* [WHAT YOU WILL DO]: Repeat each entry exactly and drop the pictures.

Segment Start: RECORDS SHOWN

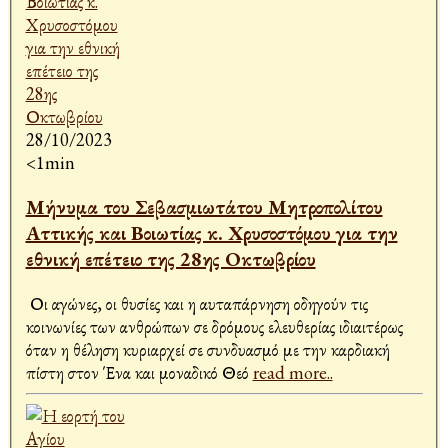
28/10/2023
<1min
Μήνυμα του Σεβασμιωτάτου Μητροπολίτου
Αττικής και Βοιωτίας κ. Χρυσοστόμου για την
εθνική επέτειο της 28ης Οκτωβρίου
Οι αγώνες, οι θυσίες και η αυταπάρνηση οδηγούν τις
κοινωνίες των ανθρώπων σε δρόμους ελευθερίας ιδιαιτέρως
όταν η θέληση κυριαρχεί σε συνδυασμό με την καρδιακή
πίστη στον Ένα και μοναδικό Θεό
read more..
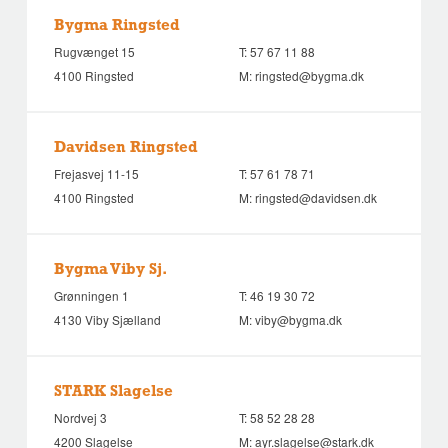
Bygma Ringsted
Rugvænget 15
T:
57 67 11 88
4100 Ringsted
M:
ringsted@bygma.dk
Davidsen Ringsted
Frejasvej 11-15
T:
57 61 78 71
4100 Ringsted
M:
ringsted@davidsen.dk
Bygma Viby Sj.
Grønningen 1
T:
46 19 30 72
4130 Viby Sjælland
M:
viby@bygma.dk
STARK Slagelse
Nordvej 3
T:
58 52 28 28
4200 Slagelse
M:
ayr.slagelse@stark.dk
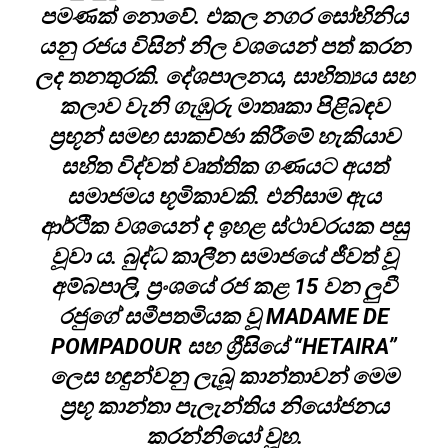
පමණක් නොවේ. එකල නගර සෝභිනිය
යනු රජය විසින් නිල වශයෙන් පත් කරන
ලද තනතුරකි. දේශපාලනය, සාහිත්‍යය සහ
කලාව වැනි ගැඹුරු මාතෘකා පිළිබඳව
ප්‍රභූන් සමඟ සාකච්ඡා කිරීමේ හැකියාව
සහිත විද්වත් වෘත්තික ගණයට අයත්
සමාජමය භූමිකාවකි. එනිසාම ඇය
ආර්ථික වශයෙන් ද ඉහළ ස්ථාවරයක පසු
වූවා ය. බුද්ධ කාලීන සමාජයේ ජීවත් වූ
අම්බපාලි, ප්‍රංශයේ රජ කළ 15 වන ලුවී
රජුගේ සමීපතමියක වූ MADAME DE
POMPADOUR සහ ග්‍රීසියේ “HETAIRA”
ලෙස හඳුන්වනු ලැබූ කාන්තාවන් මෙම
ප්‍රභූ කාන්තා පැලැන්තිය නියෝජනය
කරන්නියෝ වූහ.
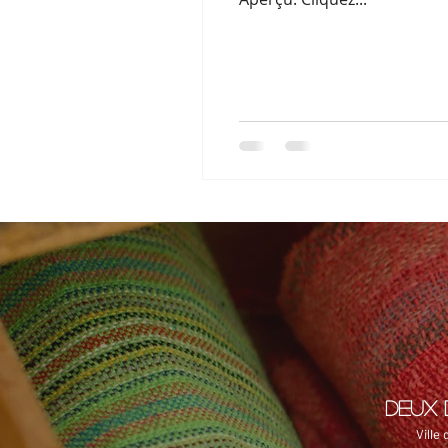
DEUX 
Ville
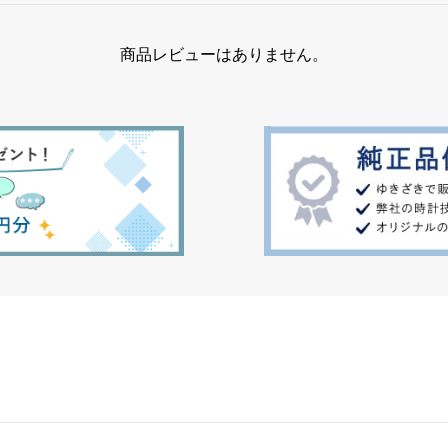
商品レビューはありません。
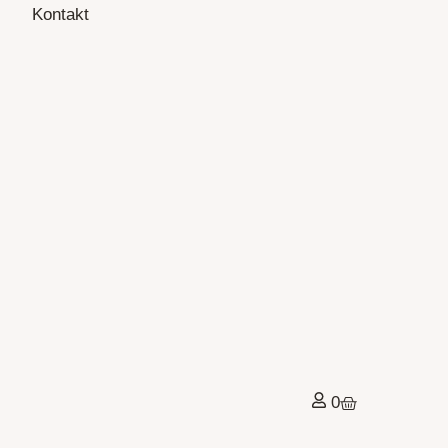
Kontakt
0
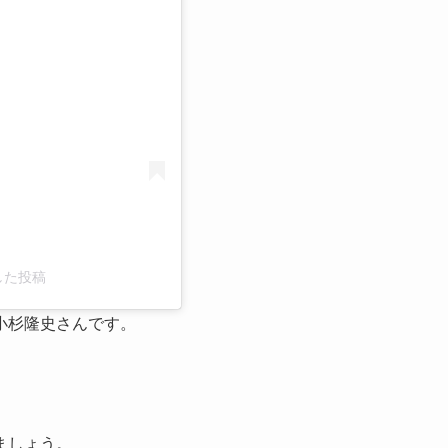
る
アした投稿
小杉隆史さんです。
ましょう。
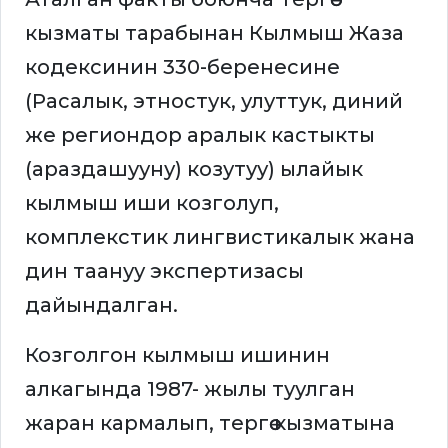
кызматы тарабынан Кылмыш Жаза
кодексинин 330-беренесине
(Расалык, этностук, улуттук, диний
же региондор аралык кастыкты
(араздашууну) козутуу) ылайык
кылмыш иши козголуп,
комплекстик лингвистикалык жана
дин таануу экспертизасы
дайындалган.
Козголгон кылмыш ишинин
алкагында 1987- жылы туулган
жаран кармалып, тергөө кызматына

Segment End: RECORDS SHOWN

* [TASK ANSWER]:
28/10/2023
<1min
Μήνυμα του Σεβασμιωτάτου Μητροπολίτου
Αττικής και Βοιωτίας κ. Χρυσοστόμου για την
εθνική επέτειο της 28ης Οκτωβρίου
Οι αγώνες, οι θυσίες και η αυταπάρνηση οδηγούν τις
κοινωνίες των ανθρώπων σε δρόμους ελευθερίας ιδιαιτέρως
όταν η θέληση κυριαρχεί σε συνδυασμό με την καρδιακή
πίστη στον Ένα και μοναδικό Θεό
read more..
Bygma Ringsted
Rugvænget 15
T:
57 67 11 88
4100 Ringsted
M:
ringsted@bygma.dk
Davidsen Ringsted
Frejasvej 11-15
T:
57 61 78 71
4100 Ringsted
M:
ringsted@davidsen.dk
Bygma Viby Sj.
Grønningen 1
T:
46 19 30 72
4130 Viby Sjælland
M:
viby@bygma.dk
STARK Slagelse
Nordvej 3
T:
58 52 28 28
4200 Slagelse
M:
ayr.slagelse@stark.dk
පමණක් නොවේ. එකල නගර සෝභිනිය
යනු රජය විසින් නිල වශයෙන් පත් කරන
ලද තනතුරකි. දේශපාලනය, සාහිත්‍යය සහ
කලාව වැනි ගැඹුරු මාතෘකා පිළිබඳව
ප්‍රභූන් සමඟ සාකච්ඡා කිරීමේ හැකියාව
සහිත විද්වත් වෘත්තික ගණයට අයත්
සමාජමය භූමිකාවකි. එනිසාම ඇය
ආර්ථික වශයෙන් ද ඉහළ ස්ථාවරයක පසු
වූවා ය. බුද්ධ කාලීන සමාජයේ ජීවත් වූ
අම්බපාලි, ප්‍රංශයේ රජ කළ 15 වන ලුවී
රජුගේ සමීපතමියක වූ MADAME DE
POMPADOUR සහ ග්‍රීසියේ “HETAIRA”
ලෙස හඳුන්වනු ලැබූ කාන්තාවන් මෙම
ප්‍රභූ කාන්තා පැලැන්තිය නියෝජනය
කරන්නියෝ වූහ.
DEUX 
Ville
商品レビューはありません。
Kontakt
0
る
アした投稿
小杉隆史さんです。
ましょう。
кызматы тарабынан Кылмыш Жаза
кодексинин 330-беренесине
(Расалык, этностук, улуттук, диний
же региондор аралык кастыкты
(араздашууну) козутуу) ылайык
кылмыш иши козголуп,
комплекстик лингвистикалык жана
дин таануу экспертизасы
дайындалган.
Козголгон кылмыш ишинин
алкагында 1987- жылы туулган
жаран кармалып, тергөө кызматына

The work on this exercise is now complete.